As both Marx and Schumpeter would have it, if Western societies have been in a perpetual state of change over the last couple of centuries it is because capitalism perpetually has changed them.
Yet as a moment's reflection makes obvious, capitalism cannot possibly be the original cause of all change. The reason is that capitalist development itself has causes. Capitalist economies are not after all growing automatically and by themselves; capitalism is not a primum mobile, an "unmoved mover." Indeed, as we know from history, sustained economic growth is a relatively rare phenomenon and most societies have, even at the beginning of the twenty-first century, yet to experience much of it. Without in any way denying the importance of capitalism and its potentially world-transforming powers, the question still has to be asked what it is that makes capitalist development possible in the first place?
At the most general level this question is easy enough to answer. Economies develop for basically two reasons: either because they come to employ more resources or because they come to employ existing resources more efficiently. When more resources are mobilized — more land, more people, more machinery — more can be produced. But production also increases if resources are used more productively - if land is made more fertile, if people are better educated or if machinery is operating more quickly or accurately. The first kind of growth we could call "input-led growth" and the second could be called "productivity-led growth."
These two forms of growth in turn refer to two different notions of efficiency: what we could refer to as "allocative" and "adaptive" efficiency. Allocative efficiency is improved when things are moved around in an economy to places where they are more productively employed. Allocative efficiency is essentially a function of the invisible hand of the market. As Adam Smith famously and powerfully argued, the most efficient allocation of resources is achieved where supply and demand are allowed to interact freely. But allocative efficiency also depends on the size of the market. Everything else being equal, the larger the market, the more people are able to specialize on those particular tasks which they are relatively better at performing. The larger the market, the smaller pieces labor can be divided into, and the more extensive the division of labor, the higher the rates of growth.

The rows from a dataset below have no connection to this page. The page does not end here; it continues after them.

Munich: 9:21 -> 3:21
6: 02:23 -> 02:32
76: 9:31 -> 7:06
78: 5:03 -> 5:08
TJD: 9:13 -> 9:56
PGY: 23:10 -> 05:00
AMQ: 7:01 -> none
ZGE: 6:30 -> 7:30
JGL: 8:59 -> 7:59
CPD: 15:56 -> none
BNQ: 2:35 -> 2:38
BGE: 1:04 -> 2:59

While acknowledging the validity of Smith's insights, later generations of economists also noticed their limitations. Sooner or later, they pointed out, the productive resources of society would be as well allocated as they ever could be and labor would be divided into its smallest possible units. When this point is reached the factors that go into the process of production — labor, capital and land — would necessarily start to yield declining returns. Most dramatically, Thomas Malthus argued, increases in income will result in more births which in turn will lower the income per capita. Thus, as Karl Marx concluded, once capitalism has exhausted its potential, it has to be replaced by a new and superior system. Even those economists who were less keen on revolutionary action than Marx suspected that the long-term prospects for economic growth were bleak.
What none of these nineteenth century economists sufficiently had considered was the possibility of improvements in productivity. Productivity-led growth takes place through the introduction of new management techniques, through improvements in education and training, or even through social or cultural change. What is taken to be important above all else however are changes in technology. Radically new inventions such as the railroad, electricity, the automobile or the computer constitute technological quantum leaps that move the economy as a whole onto a new growth path. It is the ability of contemporary societies to constantly experience such leaps which has enabled them to avoid the bleak predictions of the nineteenth-century economists. Thanks to continuous improvements in technology we are never running up against the limits of what it is possible to produce.

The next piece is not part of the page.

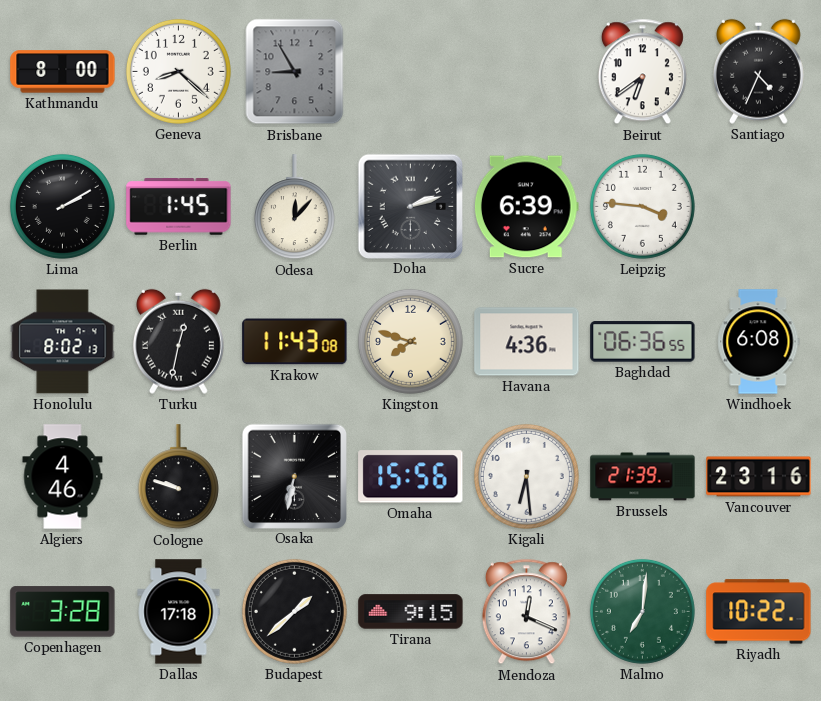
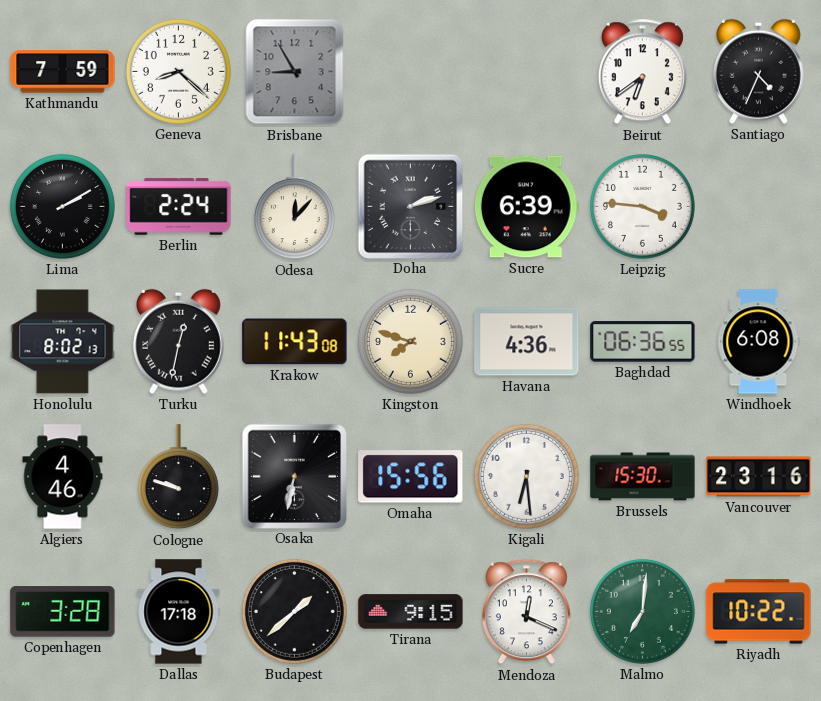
Kathmandu: 8:00 -> 7:59
Berlin: 1:45 -> 2:24
Brussels: 21:39 -> 15:30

What is at stake here is not allocative but instead adaptive efficiency. Merely reallocating resources within a market will never make it possible to sustain growth over the long term. What matters instead is whether enough resources are devoted to increasing the productive potential of society. This the market mechanism alone cannot guarantee. The forces of supply and demand may operate with textbook-like ferocity, allowing people to perfectly satisfy their preferences, but a society where this is the case may still grow more slowly than another society in which market forces are less efficient but where resources are more obviously geared towards long-term growth.
If Adam Smith provided the best analysis of how output-led growth takes place, Joseph Schumpeter provided the best analysis of productivity-led growth. According to Schumpeter, economies grow not by following their established paths but instead by breaking with them. Entrepreneurs are the ones who are responsible for these breaks. Entrepreneurs are people who constantly look for new things to sell and new ways in which to sell them. In the process they introduce the kinds of innovations on which the economy ultimately depends for its development. The entrepreneur, says Schumpeter, is the person responsible both for destroying the old and for creating the new.